Rohingya camps in Cox’s Bazar. Photo: Anisur Rahman

 

Nonetheless, Bangladesh also faces a difficult diplomatic dilemma. The return of the Rohingya ultimately depends on developments inside Myanmar, yet Myanmar today remains divided by civil war, with authority fragmented between the military government, ethnic armed organisations and local administrations. Dhaka understandably hesitates to engage too closely with the military authorities, whose actions drove the mass displacement and whose legitimacy remains internationally contested. Strategic ambiguity in diplomatic disengagement also limits Bangladesh's ability to influence the conditions necessary for eventual repatriation.

Navigating this dilemma requires pragmatic diplomacy rather than political endorsement. Bangladesh will likely need to engage multiple actors, including the military authorities where necessary, ethnic stakeholders in Rakhine, ASEAN members, China, India and the United Nations, to keep open every possible pathway towards safe returns. In such circumstances, diplomacy should be judged not by symbolism but by whether it advances the interests of displaced Rohingya and regional stability.

The broader regional context underscores the need for a diplomatic reset. Prime Minister Tarique Rahman's recent engagement with China may provide an opportunity to reinvigorate these efforts, as Beijing remains Myanmar's most influential partner and maintains channels with both the military authorities and actors in Rakhine. Bangladesh should encourage China to use its unique leverage in pursuit of these objectives. With SAARC effectively dormant and the Bay of Bengal becoming increasingly central to regional geopolitics, Bangladesh has sought stronger engagement with ASEAN. Although full membership remains uncertain, closer institutional cooperation could provide additional diplomatic platforms for addressing the Rohingya crisis as a regional rather than solely bilateral challenge.

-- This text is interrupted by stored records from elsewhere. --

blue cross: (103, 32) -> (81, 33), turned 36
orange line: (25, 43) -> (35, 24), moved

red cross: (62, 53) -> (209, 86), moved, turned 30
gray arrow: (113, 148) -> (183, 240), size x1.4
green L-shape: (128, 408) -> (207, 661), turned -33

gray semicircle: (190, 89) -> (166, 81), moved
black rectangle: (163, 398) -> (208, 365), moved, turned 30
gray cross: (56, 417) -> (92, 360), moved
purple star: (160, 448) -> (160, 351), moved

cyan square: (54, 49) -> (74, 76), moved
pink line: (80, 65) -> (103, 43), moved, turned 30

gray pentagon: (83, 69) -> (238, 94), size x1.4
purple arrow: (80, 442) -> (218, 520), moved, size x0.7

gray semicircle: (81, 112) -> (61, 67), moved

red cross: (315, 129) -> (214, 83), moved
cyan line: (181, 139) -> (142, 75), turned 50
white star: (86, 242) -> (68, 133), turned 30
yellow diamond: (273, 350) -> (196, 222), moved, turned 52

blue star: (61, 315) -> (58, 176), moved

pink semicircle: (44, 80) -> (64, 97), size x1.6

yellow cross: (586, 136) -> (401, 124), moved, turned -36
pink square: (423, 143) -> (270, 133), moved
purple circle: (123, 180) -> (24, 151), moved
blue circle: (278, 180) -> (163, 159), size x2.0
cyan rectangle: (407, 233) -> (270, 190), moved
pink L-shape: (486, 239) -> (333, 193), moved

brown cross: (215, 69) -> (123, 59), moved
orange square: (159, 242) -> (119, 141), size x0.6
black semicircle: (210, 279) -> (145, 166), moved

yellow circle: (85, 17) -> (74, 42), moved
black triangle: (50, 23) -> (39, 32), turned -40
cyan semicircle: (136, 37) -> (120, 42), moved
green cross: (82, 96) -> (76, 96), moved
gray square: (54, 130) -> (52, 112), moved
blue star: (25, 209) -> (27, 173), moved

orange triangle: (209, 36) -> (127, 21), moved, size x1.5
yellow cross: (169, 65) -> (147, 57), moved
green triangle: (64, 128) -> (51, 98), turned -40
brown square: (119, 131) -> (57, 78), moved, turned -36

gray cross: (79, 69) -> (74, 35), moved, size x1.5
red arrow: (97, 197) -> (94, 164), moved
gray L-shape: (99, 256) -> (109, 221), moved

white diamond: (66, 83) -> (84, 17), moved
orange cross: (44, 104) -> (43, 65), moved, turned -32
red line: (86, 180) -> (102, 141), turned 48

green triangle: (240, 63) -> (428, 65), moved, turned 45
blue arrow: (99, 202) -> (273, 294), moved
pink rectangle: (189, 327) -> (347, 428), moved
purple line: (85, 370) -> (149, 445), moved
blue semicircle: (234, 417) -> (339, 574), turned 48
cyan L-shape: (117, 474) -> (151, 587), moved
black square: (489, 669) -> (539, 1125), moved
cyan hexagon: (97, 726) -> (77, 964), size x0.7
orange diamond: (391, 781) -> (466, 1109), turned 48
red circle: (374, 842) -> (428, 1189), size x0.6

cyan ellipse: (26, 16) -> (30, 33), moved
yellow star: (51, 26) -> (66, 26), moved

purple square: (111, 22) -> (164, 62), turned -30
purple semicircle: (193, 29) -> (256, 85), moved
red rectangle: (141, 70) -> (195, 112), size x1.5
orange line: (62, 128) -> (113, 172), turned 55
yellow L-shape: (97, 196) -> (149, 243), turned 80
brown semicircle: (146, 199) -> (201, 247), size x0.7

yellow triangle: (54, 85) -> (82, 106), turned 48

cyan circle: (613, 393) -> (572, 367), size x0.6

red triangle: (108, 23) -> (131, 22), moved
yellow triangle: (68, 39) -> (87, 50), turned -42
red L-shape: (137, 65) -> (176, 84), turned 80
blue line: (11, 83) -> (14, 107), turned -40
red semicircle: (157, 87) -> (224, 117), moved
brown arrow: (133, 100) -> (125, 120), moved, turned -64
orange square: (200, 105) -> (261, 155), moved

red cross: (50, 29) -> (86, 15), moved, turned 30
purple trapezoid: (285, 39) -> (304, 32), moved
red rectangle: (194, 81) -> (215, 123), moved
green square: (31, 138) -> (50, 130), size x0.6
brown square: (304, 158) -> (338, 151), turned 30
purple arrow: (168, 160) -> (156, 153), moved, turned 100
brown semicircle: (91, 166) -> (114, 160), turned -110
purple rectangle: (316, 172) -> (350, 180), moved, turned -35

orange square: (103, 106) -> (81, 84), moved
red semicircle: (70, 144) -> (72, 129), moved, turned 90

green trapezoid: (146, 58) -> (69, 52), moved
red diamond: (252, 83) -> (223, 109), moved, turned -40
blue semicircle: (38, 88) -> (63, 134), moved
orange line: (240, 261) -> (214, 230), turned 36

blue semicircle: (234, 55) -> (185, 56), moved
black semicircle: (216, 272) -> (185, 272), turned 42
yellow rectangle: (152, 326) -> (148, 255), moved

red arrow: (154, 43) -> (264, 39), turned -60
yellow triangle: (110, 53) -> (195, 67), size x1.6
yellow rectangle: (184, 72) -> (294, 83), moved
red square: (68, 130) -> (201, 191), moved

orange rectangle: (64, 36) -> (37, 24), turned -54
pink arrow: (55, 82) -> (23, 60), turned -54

The next commemoration of the Rohingya mass exodus should not become another anniversary marked only by appeals for humanitarian funding. It should be a moment to rethink the political framework underpinning the response. Humanitarian assistance remains essential, but humanitarianism cannot substitute for political strategy. A forward-looking strategy must consider the de facto transformation of what were once temporary camps into permanent settlements, the Rohingyas' ongoing need for protection and support, and their right to a future, as well as the complex security challenges in the Bangladesh-Myanmar borderland.


Dr Benjamin Etzold is Senior Researcher at bicc – Bonn International Centre for Conflict Studies, Germany, and has conducted multiple studies on protracted displacement situations in Bangladesh and other countries.

Dr Anas Ansar is Assistant Professor in the Department of Political Science and Sociology at North South University and Senior Researcher at the Arnold Bergstraesser Institute, University of Freiburg, Germany.